Il calicanto d’inverno (Chimonantus praecox, da non confondere con quello estivo, Calycanthus floridus, dai fiori rossi) è caratterizzato da un’esuberanza di rami coperti da grandi foglie lanceolate che maschererebbero completamente i piccoli fiori sessili (cioè nati direttamente sui rami, senza piccioli che li mettano in evidenza) se questi comparissero in estate.
La pianta allora attende che le grandi foglie siano cadute (in genere tra novembre e dicembre, se è sufficientemente freddo) per schiudere i boccioli tra gennaio e febbraio, mesi in cui i fiori sono l’unica parte attiva della pianta. Non si congelano neppure nelle nottate ghiacciate perché le cellule che li formano hanno un punto di congelamento molto più basso del normale (una sorta di “antigelo”).
Senza la concorrenza delle foglie, e per giunta muniti di un profumo soave che si spande a vari metri di distanza, attirano le api che, nelle giornate soleggiate e tiepide, cercano il nettare prelibato che questi fiori contengono: così vengono impollinati con facilità e, quando la stagione ritornerà clemente, l’arbusto sarà già pronto a rilasciare i semi, che potranno germinare avendo a disposizione l’intera estate per fortificare la piantina neonata.
L’insolito periodo di fioritura ha fatto nascere un paio di delicate leggende: la prima narra che durante la fuga in Egitto della Sacra Famiglia, gli arbusti di calicanto aprirono le fronde per nascondere i tre fuggiaschi braccati dai soldati di Erode; per questo, il dono di un rametto esprime l’affettuosa protezione verso chi lo riceve.

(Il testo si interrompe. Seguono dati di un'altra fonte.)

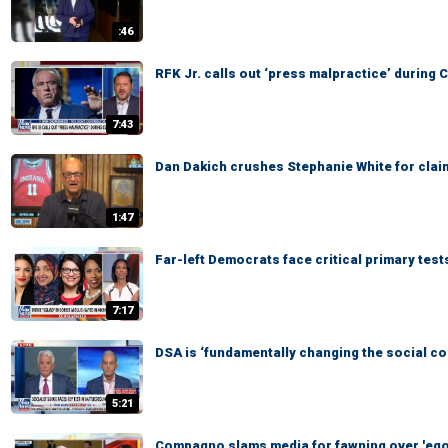
:46
RFK Jr. calls out ‘press malpractice’ durin
7:43
Dan Dakich crushes Stephanie White for clai
1:47
Far-left Democrats face critical primary tes
7:17
DSA is ‘fundamentally changing the social c
5:21
Compagno slams media for fawning over 'eg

La seconda racconta che in un giorno d’inverno, un pettirosso stanco e assiderato cercò un ramo per riposarsi al riparo delle ultime foglie ingiallite prima di riprendere il volo. Molti alberi gli negarono il permesso, solo il calicanto impietosito lo ospitò sotto le ultime foglie appassite per ristorarlo. Il Signore ricompensò allora l’arbusto facendo cadere sul ramo una pioggia di stelle splendenti e profumate: il prodigio si ripete ogni anno al momento della fioritura.